Western technology companies are also pursuing agentic commerce, but under different constraints.
OpenAI has introduced Instant Checkout within ChatGPT for U.S. users, beginning with purchases from Etsy sellers and with expansion to Shopify merchants planned. Google has announced the Universal Commerce Protocol, an open standard designed to allow AI agents to connect consumers, merchants, and payment providers across platforms.
These efforts point toward a more federated approach, where AI agents operate across multiple services rather than inside a single, tightly integrated ecosystem.
Privacy regulation, fragmented data environments, and decentralized payment systems have slowed deep integration compared to China’s super apps. At the same time, Western companies emphasize interoperability and governance, reflecting different regulatory and cultural expectations.
For retailers and consumer brands operating globally, this divergence matters. Agentic commerce is unlikely to look identical across regions, even if the underlying technology converges over time.
Agentic commerce is not simply another digital channel.
When AI systems execute purchases, they become intermediaries between brands and consumers. That changes how products are discovered, compared, and selected.
Product data quality becomes critical. Agents rely on structured attributes, availability, pricing, and fulfillment confidence. Brands with incomplete or inconsistent data risk being filtered out before a human shopper ever enters the process.
Differentiation also shifts. Unless guided otherwise, AI agents may optimize for price, delivery speed, or reliability. Brand equity still matters, but it must be expressed in ways machines can interpret and prioritize.
First-party data becomes increasingly valuable. Retailers and brands that understand customer preferences, constraints, and lifetime value will be better positioned to influence how agents behave within their ecosystems.
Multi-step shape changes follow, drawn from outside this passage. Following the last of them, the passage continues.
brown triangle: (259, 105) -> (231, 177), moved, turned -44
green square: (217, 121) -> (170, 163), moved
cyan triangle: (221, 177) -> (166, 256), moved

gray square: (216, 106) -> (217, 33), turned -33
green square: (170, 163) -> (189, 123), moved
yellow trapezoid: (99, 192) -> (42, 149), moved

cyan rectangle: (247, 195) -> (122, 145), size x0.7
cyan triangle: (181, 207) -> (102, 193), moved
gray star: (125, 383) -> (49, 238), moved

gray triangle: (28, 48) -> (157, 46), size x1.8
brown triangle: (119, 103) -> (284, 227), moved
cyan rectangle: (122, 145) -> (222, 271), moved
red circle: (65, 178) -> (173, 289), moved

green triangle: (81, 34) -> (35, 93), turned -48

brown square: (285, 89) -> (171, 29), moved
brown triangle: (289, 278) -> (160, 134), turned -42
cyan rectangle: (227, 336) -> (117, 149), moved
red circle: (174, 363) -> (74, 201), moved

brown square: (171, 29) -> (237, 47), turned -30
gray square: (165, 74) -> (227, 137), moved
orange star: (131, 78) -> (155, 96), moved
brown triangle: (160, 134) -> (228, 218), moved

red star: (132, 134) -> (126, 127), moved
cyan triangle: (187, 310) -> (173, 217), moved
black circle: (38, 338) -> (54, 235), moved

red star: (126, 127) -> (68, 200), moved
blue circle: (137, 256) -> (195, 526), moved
Agentic commerce is not yet the default shopping experience, even in China. Many consumers still prefer manual control, and regulatory scrutiny around AI autonomy is increasing worldwide.
What is clear is direction.
As AI systems move from assisting decisions to executing them, commerce becomes less about where consumers shop and more about how decisions are made on their behalf. China’s super apps offer an early view of that future, but the implications extend across global retail and consumer goods markets.
For industry leaders, the most important question is not when agentic commerce fully arrives. It is whether their organizations are preparing for a world where software increasingly participates in, and sometimes completes, the buying journey.